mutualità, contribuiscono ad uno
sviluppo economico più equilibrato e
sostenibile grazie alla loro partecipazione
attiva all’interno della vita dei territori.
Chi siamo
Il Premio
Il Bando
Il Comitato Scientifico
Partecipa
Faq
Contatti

★ ★ ★

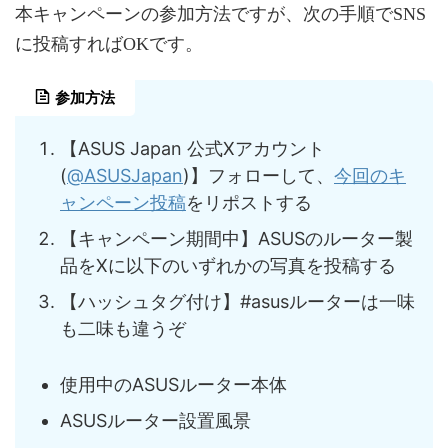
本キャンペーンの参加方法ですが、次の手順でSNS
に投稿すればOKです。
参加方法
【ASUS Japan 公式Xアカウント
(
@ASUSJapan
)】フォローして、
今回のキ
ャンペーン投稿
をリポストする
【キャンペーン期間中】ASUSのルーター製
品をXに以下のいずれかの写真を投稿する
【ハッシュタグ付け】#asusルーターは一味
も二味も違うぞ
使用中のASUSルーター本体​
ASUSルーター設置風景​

★ ★ ★

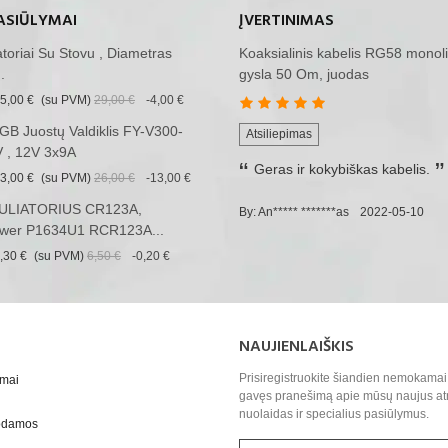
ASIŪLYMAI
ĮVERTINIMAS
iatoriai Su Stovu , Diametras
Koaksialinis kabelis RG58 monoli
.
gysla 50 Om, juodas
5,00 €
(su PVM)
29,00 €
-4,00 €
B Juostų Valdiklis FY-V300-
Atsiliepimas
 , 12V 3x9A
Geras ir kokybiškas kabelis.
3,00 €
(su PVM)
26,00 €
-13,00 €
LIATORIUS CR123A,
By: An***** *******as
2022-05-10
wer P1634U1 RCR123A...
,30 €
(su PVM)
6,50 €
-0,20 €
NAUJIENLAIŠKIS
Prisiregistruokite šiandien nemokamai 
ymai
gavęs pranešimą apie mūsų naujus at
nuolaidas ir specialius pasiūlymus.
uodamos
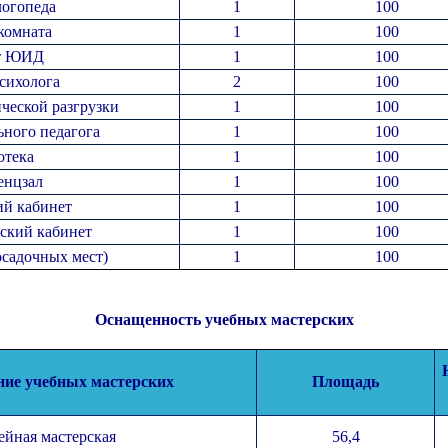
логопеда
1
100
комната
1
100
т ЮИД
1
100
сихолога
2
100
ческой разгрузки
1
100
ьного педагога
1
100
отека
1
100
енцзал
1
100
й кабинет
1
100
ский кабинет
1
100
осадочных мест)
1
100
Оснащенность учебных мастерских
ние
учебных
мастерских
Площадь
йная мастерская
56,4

★ ★ ★

What needs to be done :: State the number of lines in the records that hold the string "kabelis", and add nothing.

Solution to this exercise :: 2